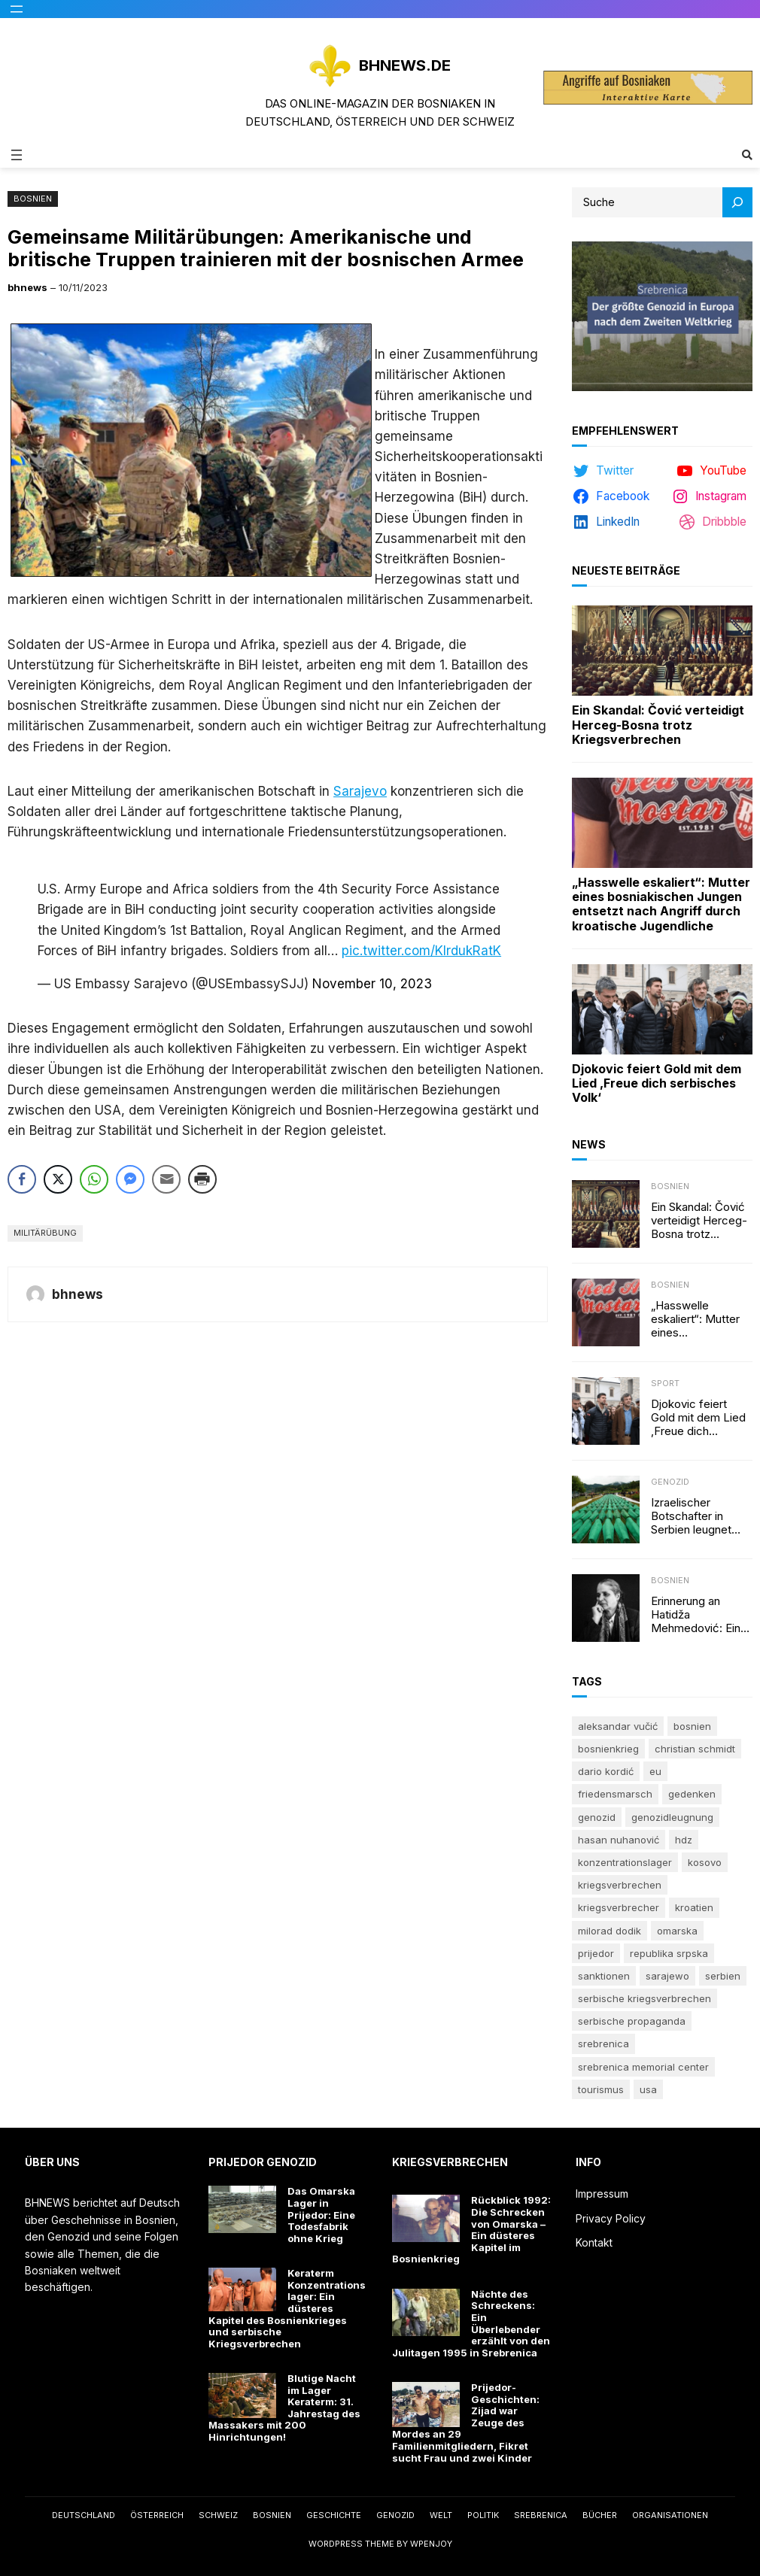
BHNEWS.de (405, 65)
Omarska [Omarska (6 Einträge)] (677, 1931)
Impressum (602, 2193)
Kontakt (594, 2242)
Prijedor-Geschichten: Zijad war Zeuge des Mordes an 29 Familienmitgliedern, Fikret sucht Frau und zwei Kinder (466, 2423)
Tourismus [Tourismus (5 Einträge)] (601, 2089)
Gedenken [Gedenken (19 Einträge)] (692, 1794)
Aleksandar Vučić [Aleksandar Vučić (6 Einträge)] (618, 1726)
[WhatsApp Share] (94, 1179)
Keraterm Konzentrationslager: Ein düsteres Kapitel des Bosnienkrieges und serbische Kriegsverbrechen (287, 2309)
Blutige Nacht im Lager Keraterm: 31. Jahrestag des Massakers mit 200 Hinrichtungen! (284, 2408)
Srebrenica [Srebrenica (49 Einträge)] (603, 2043)
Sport (665, 1383)
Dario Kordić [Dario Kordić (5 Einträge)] (606, 1771)
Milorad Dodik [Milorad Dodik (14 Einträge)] (609, 1931)
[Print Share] (202, 1179)
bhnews (27, 287)
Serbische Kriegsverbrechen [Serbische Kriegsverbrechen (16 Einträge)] (644, 1998)
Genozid (670, 1481)
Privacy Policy (611, 2218)
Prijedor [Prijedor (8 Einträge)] (596, 1953)
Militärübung (45, 1232)
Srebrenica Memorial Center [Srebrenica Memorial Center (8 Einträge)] (643, 2067)
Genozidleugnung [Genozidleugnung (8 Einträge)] (672, 1817)
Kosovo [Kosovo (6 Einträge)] (705, 1862)
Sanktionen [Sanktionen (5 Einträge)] (604, 1976)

......

**WHAT THE TASK REQUIRES**
Excluding the images, copy all of the material above verbatim.

**EXERCISE SOLUTION**
BHNEWS.de (405, 65)
Omarska [Omarska (6 Einträge)] (677, 1931)
Impressum (602, 2193)
Kontakt (594, 2242)
Prijedor-Geschichten: Zijad war Zeuge des Mordes an 29 Familienmitgliedern, Fikret sucht Frau und zwei Kinder (466, 2423)
Tourismus [Tourismus (5 Einträge)] (601, 2089)
Gedenken [Gedenken (19 Einträge)] (692, 1794)
Aleksandar Vučić [Aleksandar Vučić (6 Einträge)] (618, 1726)
[WhatsApp Share] (94, 1179)
Keraterm Konzentrationslager: Ein düsteres Kapitel des Bosnienkrieges und serbische Kriegsverbrechen (287, 2309)
Blutige Nacht im Lager Keraterm: 31. Jahrestag des Massakers mit 200 Hinrichtungen! (284, 2408)
Srebrenica [Srebrenica (49 Einträge)] (603, 2043)
Sport (665, 1383)
Dario Kordić [Dario Kordić (5 Einträge)] (606, 1771)
Milorad Dodik [Milorad Dodik (14 Einträge)] (609, 1931)
[Print Share] (202, 1179)
bhnews (27, 287)
Serbische Kriegsverbrechen [Serbische Kriegsverbrechen (16 Einträge)] (644, 1998)
Genozid (670, 1481)
Privacy Policy (611, 2218)
Prijedor [Prijedor (8 Einträge)] (596, 1953)
Militärübung (45, 1232)
Srebrenica Memorial Center [Srebrenica Memorial Center (8 Einträge)] (643, 2067)
Genozidleugnung [Genozidleugnung (8 Einträge)] (672, 1817)
Kosovo [Kosovo (6 Einträge)] (705, 1862)
Sanktionen [Sanktionen (5 Einträge)] (604, 1976)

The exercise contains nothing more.